■ Exercise prompt: Return the count of lines in the following records that include "Profesora", and nothing more.

===== Data supplied

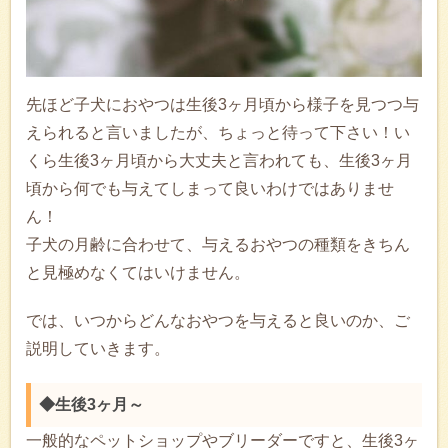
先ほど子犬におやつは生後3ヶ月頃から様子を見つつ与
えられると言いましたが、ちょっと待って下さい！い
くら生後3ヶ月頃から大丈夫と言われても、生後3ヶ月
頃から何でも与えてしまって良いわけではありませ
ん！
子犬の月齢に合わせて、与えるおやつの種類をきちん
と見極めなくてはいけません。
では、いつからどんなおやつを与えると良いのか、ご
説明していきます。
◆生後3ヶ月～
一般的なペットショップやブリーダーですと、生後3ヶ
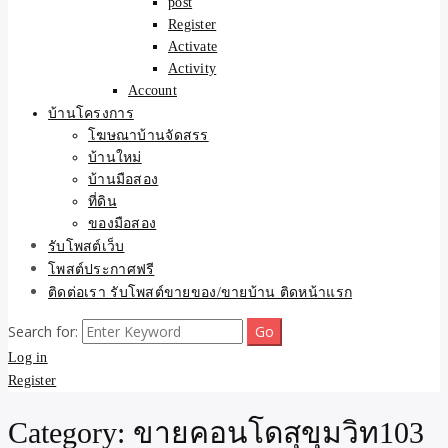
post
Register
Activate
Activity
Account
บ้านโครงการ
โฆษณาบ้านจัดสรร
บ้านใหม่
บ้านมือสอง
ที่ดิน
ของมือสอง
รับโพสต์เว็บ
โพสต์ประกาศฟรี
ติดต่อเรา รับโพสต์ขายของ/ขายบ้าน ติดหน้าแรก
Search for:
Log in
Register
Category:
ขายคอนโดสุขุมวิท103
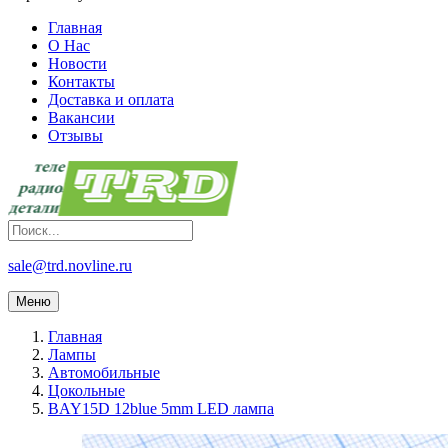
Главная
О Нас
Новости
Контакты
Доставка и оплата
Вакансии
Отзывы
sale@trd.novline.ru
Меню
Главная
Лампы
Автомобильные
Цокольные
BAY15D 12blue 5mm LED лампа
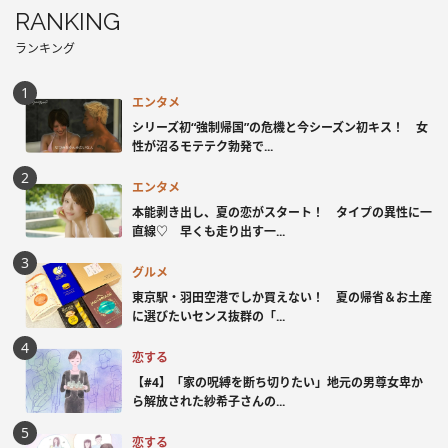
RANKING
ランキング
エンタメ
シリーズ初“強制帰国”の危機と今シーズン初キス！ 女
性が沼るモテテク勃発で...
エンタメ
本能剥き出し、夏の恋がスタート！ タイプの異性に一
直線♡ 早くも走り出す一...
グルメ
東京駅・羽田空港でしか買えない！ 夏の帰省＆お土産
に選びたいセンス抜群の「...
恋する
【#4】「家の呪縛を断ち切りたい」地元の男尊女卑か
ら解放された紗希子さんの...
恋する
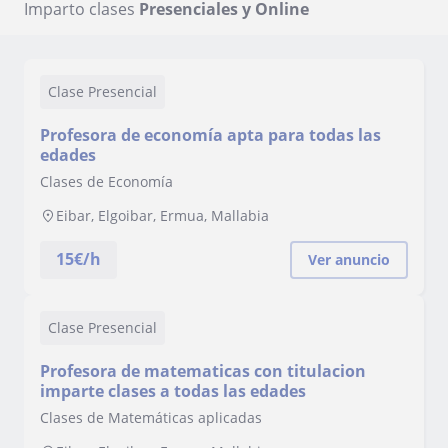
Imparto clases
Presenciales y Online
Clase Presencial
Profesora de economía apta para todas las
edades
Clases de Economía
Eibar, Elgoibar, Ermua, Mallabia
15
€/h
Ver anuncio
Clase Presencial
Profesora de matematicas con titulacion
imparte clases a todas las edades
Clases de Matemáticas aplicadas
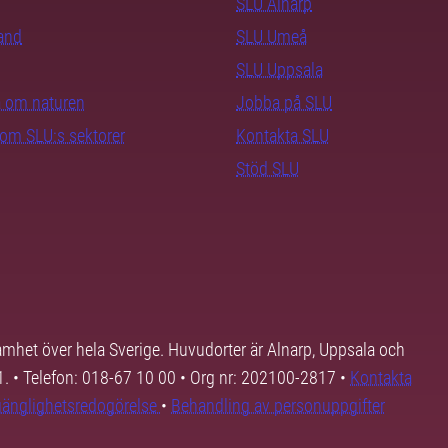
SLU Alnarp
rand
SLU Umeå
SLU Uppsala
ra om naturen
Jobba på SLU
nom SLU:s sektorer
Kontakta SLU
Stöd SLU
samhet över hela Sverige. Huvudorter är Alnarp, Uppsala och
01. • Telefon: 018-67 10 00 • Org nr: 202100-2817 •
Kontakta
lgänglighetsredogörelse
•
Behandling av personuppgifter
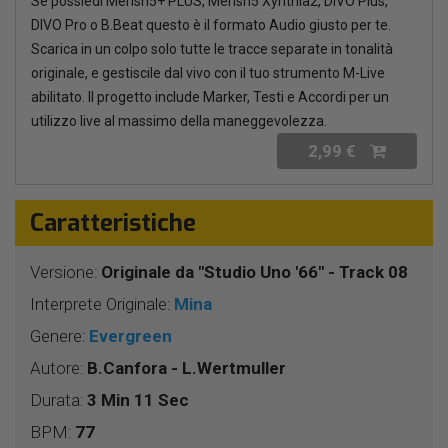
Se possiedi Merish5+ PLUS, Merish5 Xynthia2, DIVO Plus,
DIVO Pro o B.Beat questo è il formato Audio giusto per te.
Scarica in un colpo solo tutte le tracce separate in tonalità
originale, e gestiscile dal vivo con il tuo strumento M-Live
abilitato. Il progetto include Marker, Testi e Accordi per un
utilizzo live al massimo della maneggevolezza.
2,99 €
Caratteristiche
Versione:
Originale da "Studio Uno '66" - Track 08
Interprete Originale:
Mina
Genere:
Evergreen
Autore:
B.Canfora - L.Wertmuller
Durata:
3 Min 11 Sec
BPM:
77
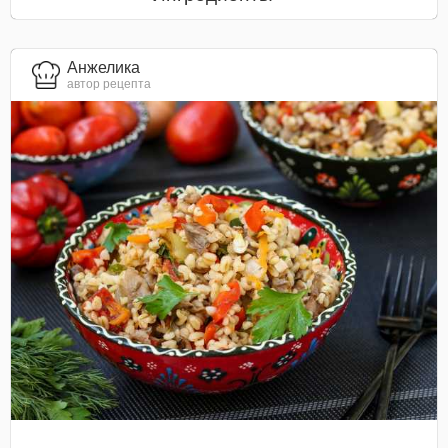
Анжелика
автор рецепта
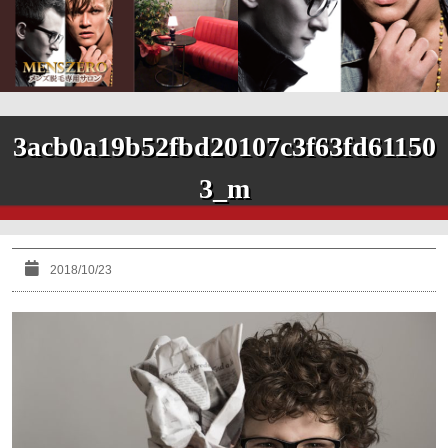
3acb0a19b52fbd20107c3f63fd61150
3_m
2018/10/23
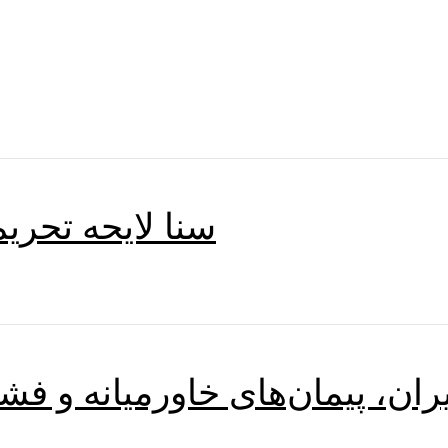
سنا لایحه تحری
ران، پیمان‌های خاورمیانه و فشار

==========

■ Response below: 2